The soccer hype has yet to wane in the United States, as countless newspapers, blogs and talking heads talk continue to praise Tim Howard and talk of what’s next for the U.S. program. If American soccer fans are lucky, the buzz won’t fade, and here’s a good sign: FIFA Secretary General Jerome Valcke thinks soccer’s newly found popularity in the United States might be here to stay. He told Brazil’s Globo newspaper (via the BBC):
“What we see in the United States is staggering. The audience is unprecedented, more than the NBA. The country has the largest level of youth soccer in the world, with 20 million young people playing. I think after 2022, they have an interest in hosting the 2026 World Cup.”

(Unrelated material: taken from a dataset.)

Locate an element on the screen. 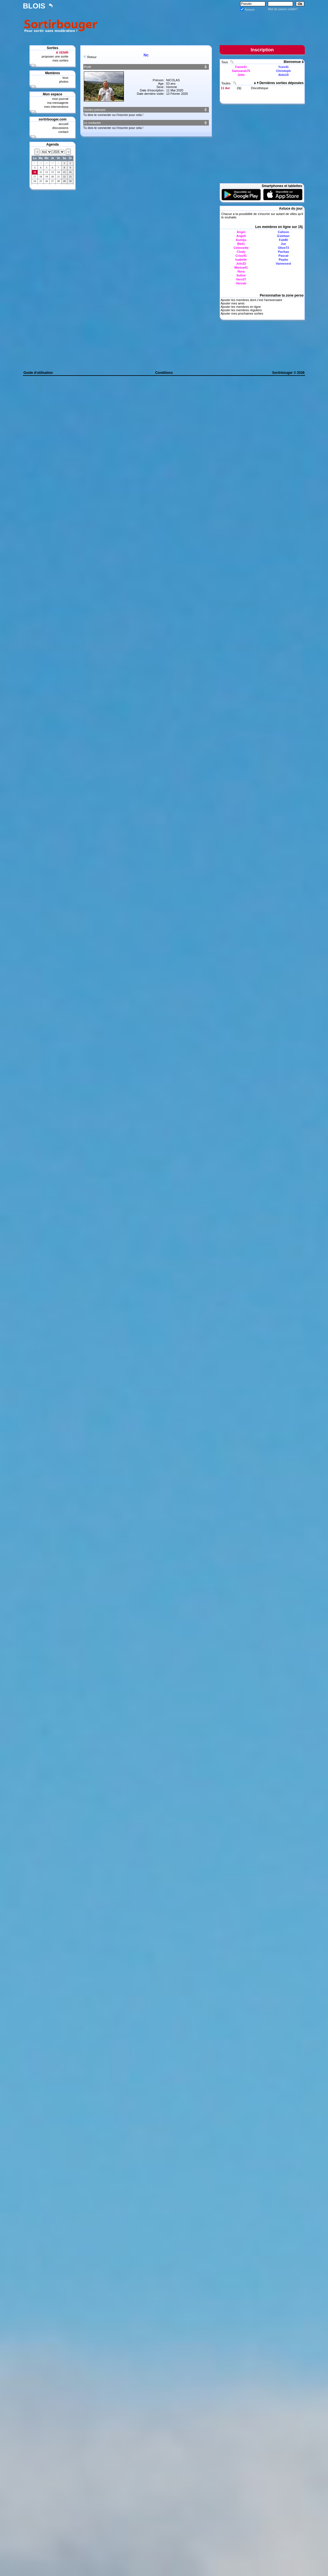 This screenshot has width=328, height=2576. Joe is located at coordinates (283, 243). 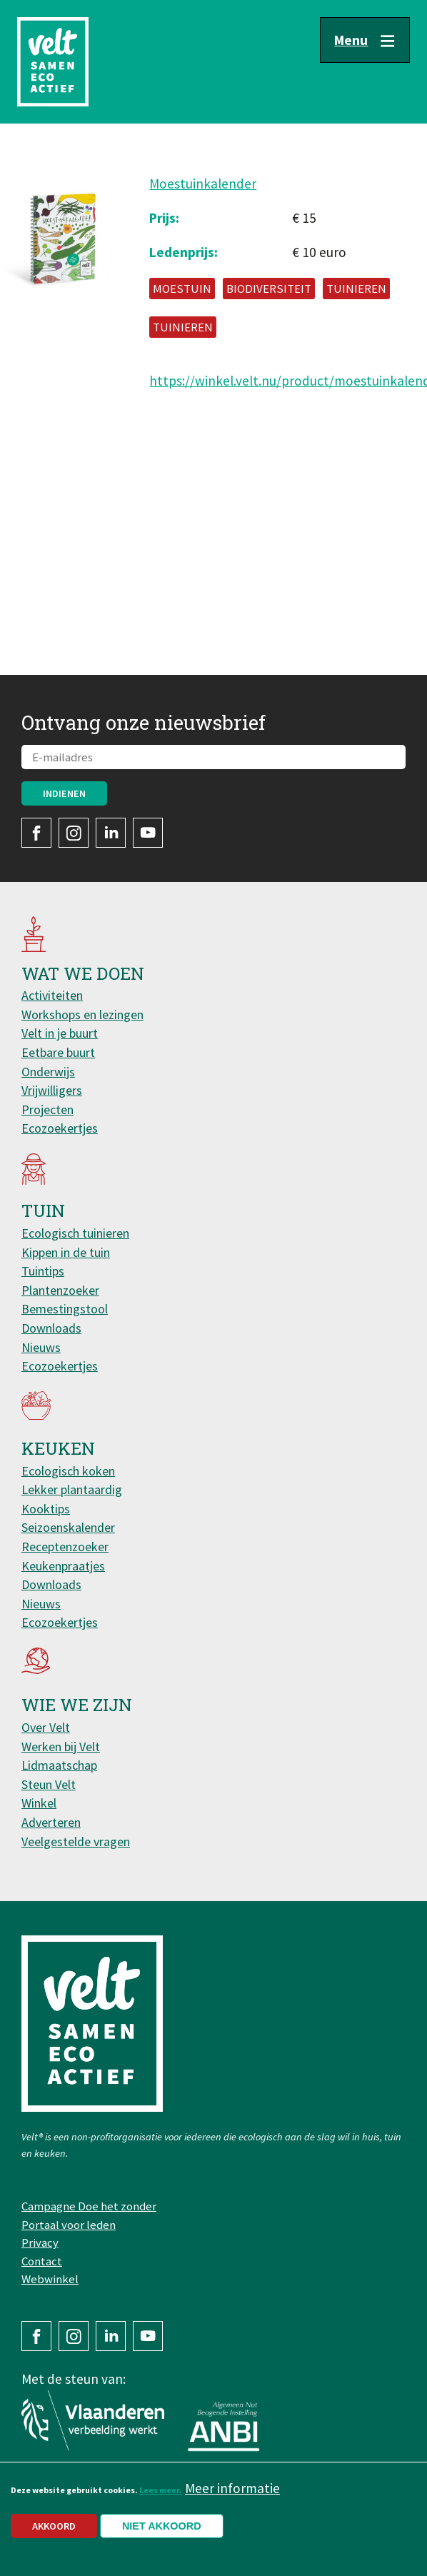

There’s talk, however, that the United States, which last hosted the World Cup in 1994, might not need to wait that long as talk bubbled up last month about a possible re-vote over the location of the 2022 World Cup. It’s currently scheduled to take place in Qatar, but with accusations of bribery, numerous human rights complaints and news that FIFA “ignored its own terror alert,” there’s been chatter that the United States might end up hosting the 2022 World Cup.
Whether that’s a realistic possibility might become more clear later this month, however, when FIFA’s Ethics Committee has said it will release a report investigating the corruption charges associated with the Qatari bid. The association has said the report will come out after the World Cup in mid-July.